De leden van de fractie van de VVD hebben mij eerder al vragen gesteld over een voorschotregeling via O&O-fondsen, ook in andere sectoren dan de metaalsector.

In de reeds genoemde brief van 31 oktober 2013 heb ik daarover aangegeven de rol van O&O-fondsen belangrijk te vinden, maar geen relatie te hebben met deze fondsen en derhalve geen verplichtingen aan hen kan opleggen.

Ik heb alle O&O-fondsen op 28 januari 2014 een brief gestuurd, waarin ik hen oproep opleidings- en ontwikkelingsactiviteiten in het kader van leven lang leren in de eigen branche te blijven stimuleren en financieren om zo met elkaar de economie draaiende te houden en de instroom van jonge, goed opgeleide vakmensen te bevorderen.

Ik heb de voorschotregeling op een andere manier geregeld. Ik heb voor de opleidingsbedrijven in de technische sector voor de periode 1 januari 2014–31 juli 2014 een overgangsmaatregel getroffen, waarmee ik uitvoering heb gegeven aan de motie van de leden van de fractie van de VVD over een voorschotregeling in andere sectoren (Kamerstuk 33 650, nr. 31).
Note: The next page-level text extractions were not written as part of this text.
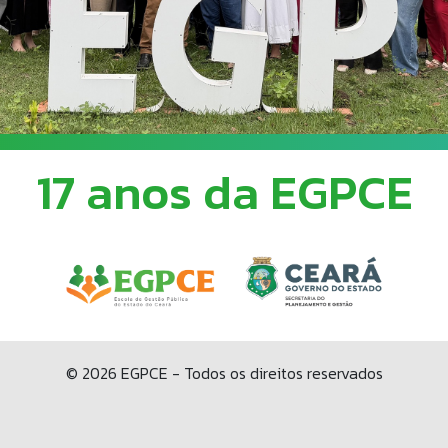
17 anos da EGPCE
© 2026 EGPCE - Todos os direitos reservados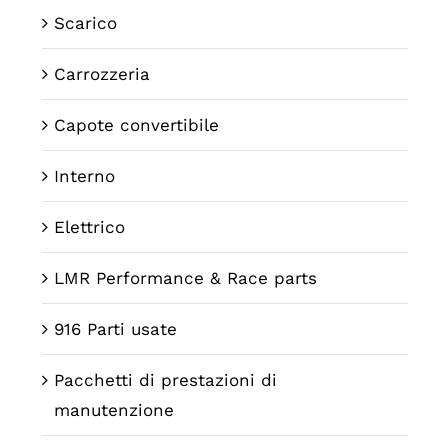
Scarico
Carrozzeria
Capote convertibile
Interno
Elettrico
LMR Performance & Race parts
916 Parti usate
Pacchetti di prestazioni di
manutenzione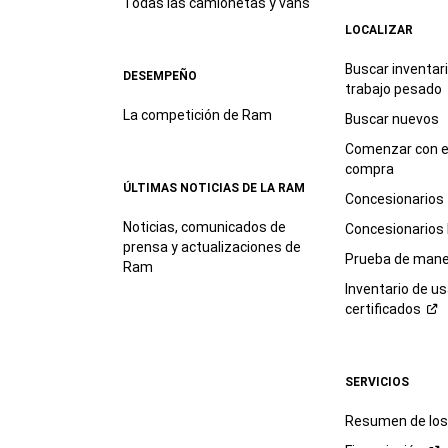
Todas las camionetas y vans
LOCALIZAR
Buscar inventar
DESEMPEÑO
trabajo
pesado
La competición de Ram
Buscar nuevos
Comenzar con e
compra
ÚLTIMAS NOTICIAS DE LA RAM
Concesionarios
Noticias, comunicados de
Concesionarios
prensa y actualizaciones de
Prueba de mane
Ram
Inventario de u
certificados
SERVICIOS
Resumen de los 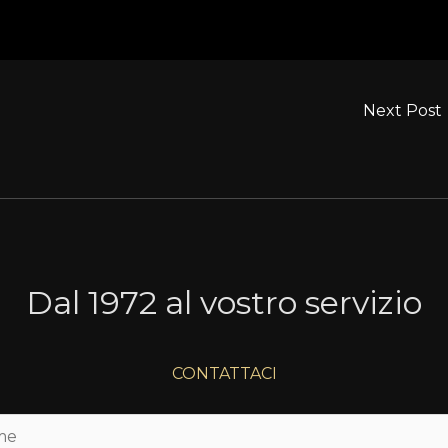
Next Post
Dal 1972 al vostro servizio
CONTATTACI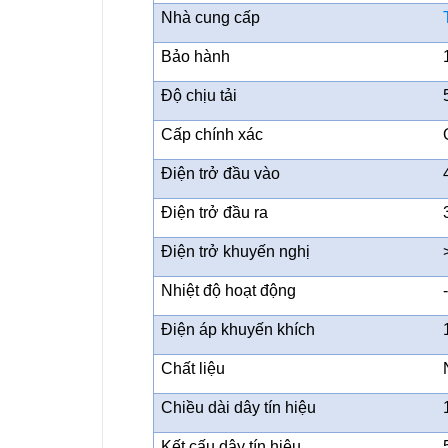
Nhà cung cấp
Bảo hành
Độ chịu tải
Cấp chính xác
Điện trở đầu vào
Điện trở đầu ra
Điện trở khuyến nghị
Nhiệt độ hoạt động
Điện áp khuyến khích
Chất liệu
Chiều dài dây tín hiệu
Kết cấu dây tín hiệu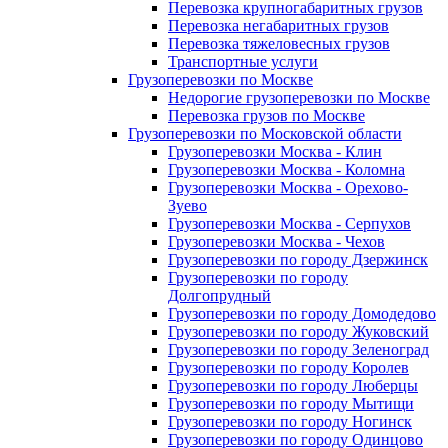
Перевозка крупногабаритных грузов
Перевозка негабаритных грузов
Перевозка тяжеловесных грузов
Транспортные услуги
Грузоперевозки по Москве
Недорогие грузоперевозки по Москве
Перевозка грузов по Москве
Грузоперевозки по Московской области
Грузоперевозки Москва - Клин
Грузоперевозки Москва - Коломна
Грузоперевозки Москва - Орехово-
Зуево
Грузоперевозки Москва - Серпухов
Грузоперевозки Москва - Чехов
Грузоперевозки по городу Дзержинск
Грузоперевозки по городу
Долгопрудный
Грузоперевозки по городу Домодедово
Грузоперевозки по городу Жуковский
Грузоперевозки по городу Зеленоград
Грузоперевозки по городу Королев
Грузоперевозки по городу Люберцы
Грузоперевозки по городу Мытищи
Грузоперевозки по городу Ногинск
Грузоперевозки по городу Одинцово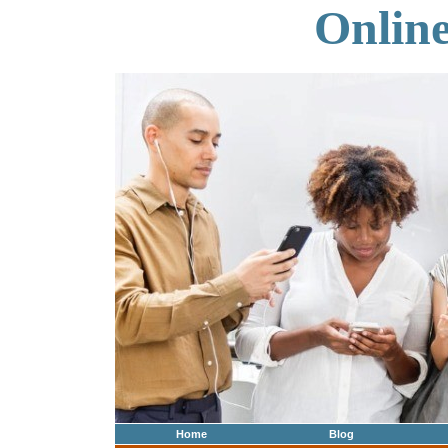
Onlin
Home
Blog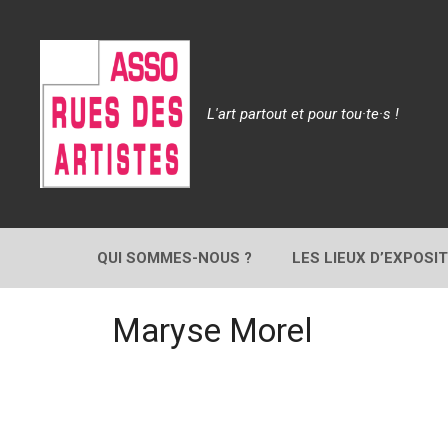
Aller
au
contenu
L'art partout et pour tou·te·s !
QUI SOMMES-NOUS ?
LES LIEUX D’EXPOSI
Maryse Morel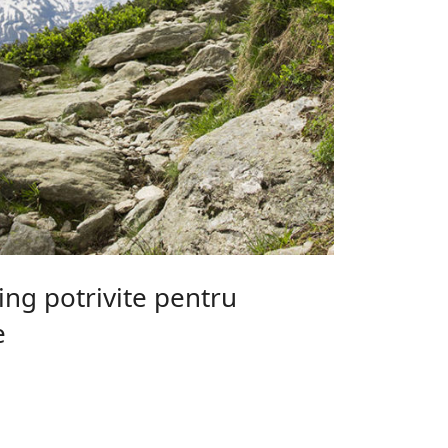
ing potrivite pentru
e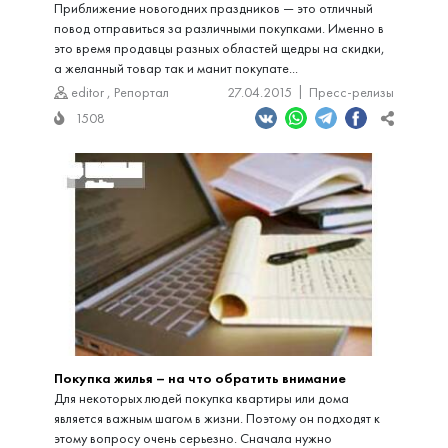
Приближение новогодних праздников — это отличный
повод отправиться за различными покупками. Именно в
это время продавцы разных областей щедры на скидки,
а желанный товар так и манит покупате...
editor
,
Репортал
27.04.2015
Пресс-релизы
1508
Покупка жилья – на что обратить внимание
Для некоторых людей покупка квартиры или дома
является важным шагом в жизни. Поэтому он подходят к
этому вопросу очень серьезно. Сначала нужно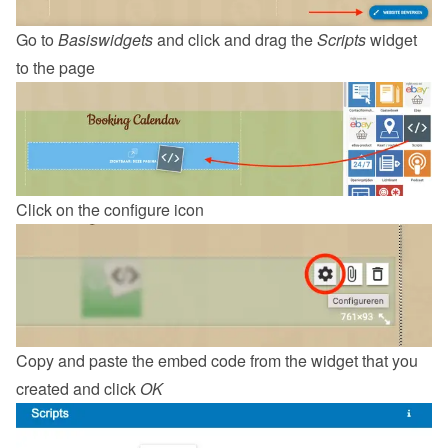
Go to 
Basiswidgets
 and click and drag the 
Scripts
 widget 
to the page
Click on the configure icon
Copy and paste the embed code from the 
widget
 that you 
created and click 
OK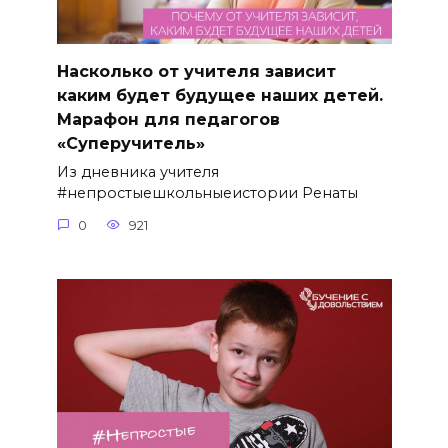
Насколько от учителя зависит
каким будет будущее наших детей.
Марафон для педагогов
«Суперучитель»
Из дневника учителя
#непростыешкольныеистории Ренаты
0
921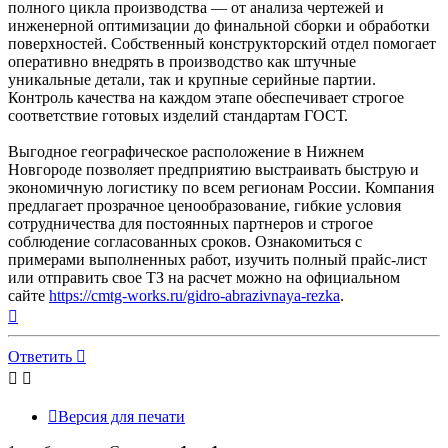
полного цикла производства — от анализа чертежей и
инженерной оптимизации до финальной сборки и обработки
поверхностей. Собственный конструкторский отдел помогает
оперативно внедрять в производство как штучные
уникальные детали, так и крупные серийные партии.
Контроль качества на каждом этапе обеспечивает строгое
соответствие готовых изделий стандартам ГОСТ.
Выгодное географическое расположение в Нижнем
Новгороде позволяет предприятию выстраивать быструю и
экономичную логистику по всем регионам России. Компания
предлагает прозрачное ценообразование, гибкие условия
сотрудничества для постоянных партнеров и строгое
соблюдение согласованных сроков. Ознакомиться с
примерами выполненных работ, изучить полный прайс-лист
или отправить свое ТЗ на расчет можно на официальном
сайте
https://cmtg-works.ru/gidro-abrazivnaya-rezka
.
Вернуться
к
началу
Ответить
Версия для печати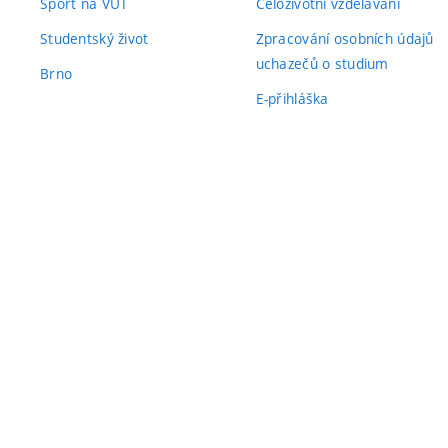
Sport na VUT
Celoživotní vzdělávání
Studentský život
Zpracování osobních údajů
uchazečů o studium
Brno
E-přihláška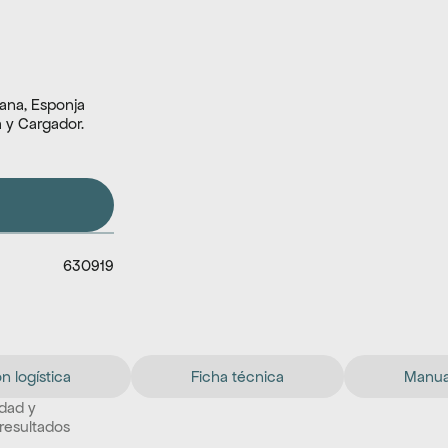
ana, Esponja 
a y Cargador.
630919
n logística
Ficha técnica
Manual
dad y 
 resultados 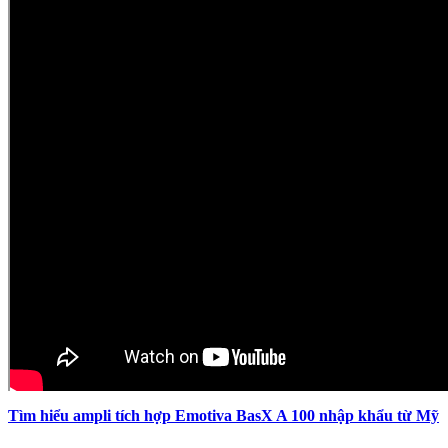
Tìm hiểu ampli tích hợp Emotiva BasX A 100 nhập khẩu từ Mỹ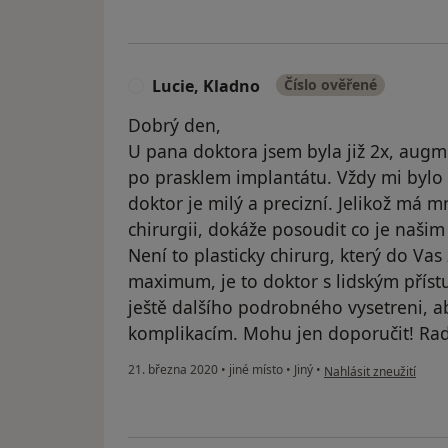
Lucie, Kladno
Číslo ověřené
L
Dobrý den,
U pana doktora jsem byla již 2x, au
po prasklem implantátu. Vždy mi bylo
doktor je milý a precizní. Jelikož má 
chirurgii, dokáže posoudit co je našim
Není to plasticky chirurg, který do Vas
maximum, je to doktor s lidským přístu
ještě dalšího podrobného vysetreni, 
komplikacím. Mohu jen doporučit! Rada
podle názoru uživatele
21. března 2020
•
jiné místo
•
Jiný
•
Nahlásit zneužití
Ik heb mogelijk gemaakt dat opleidingsbedrijven – gezien hun bijzondere positie die ze innemen in de sector techniek en het grote aantal deelnemers dat ze jaarlijks opleiden – een aanvraag kunnen indienen voor de praktijkbegeleiding van mbo-deelnemers in de eerste dertien weken van het studiejaar 2014 (januari–maart). Als een opleidingsbedrijf de volledige dertien weken had verzorgd, werd 1.000 euro aan subsidie verstrekt. Het voordeel voor hen was dat zij een deel van de middelen eerder ontvingen.

De leden van de fractie van de VVD vragen waarom de subsidieregeling nog steeds toegankelijk is voor promovendi, ondanks de motie waarin het kabinet wordt verzocht om promovendi van de regeling uit te sluiten.

De motie stelt dat de subsidie niet moet gaan naar universiteiten, maar naar bedrijven die het salaris van de promovendus betalen. In de brief van 31 oktober 2013 heb ik aangegeven de zorgen van de indieners te begrijpen en de regeling verder aan te scherpen, zodat kennisinstellingen als universiteiten uitgesloten zijn van de regeling. De regeling is uiteindelijk zo aangepast dat ook de TO2 instituten, waaronder TNO, die al publiek geld ontvangen, worden uitgesloten voor de regeling. Promovendi nemen de nieuwste kennis en inzichten van de wetenschap en zeer relevante wetenschappelijke netwerken mee naar de (mkb-) bedrijven waar ze werken. Het druist in tegen het beleid van het kabinet ten aanzien van onder meer de topsectoren om nu juist deze groep uit de regeling te halen. Ik voer de motie dus niet in zijn geheel uit, maar ik verwacht aan de belangrijkste bezwaren die aan de motie ten grondslag liggen, tegemoet te zijn gekomen.

De leden van de fractie van de PvdA hebben vragen gesteld over het beschikbare budget voor de verschillende sectoren. Zo vragen zij in welke mate de overschrijding voor het mbo gedekt kan worden uit de onderuitputting in andere sectoren.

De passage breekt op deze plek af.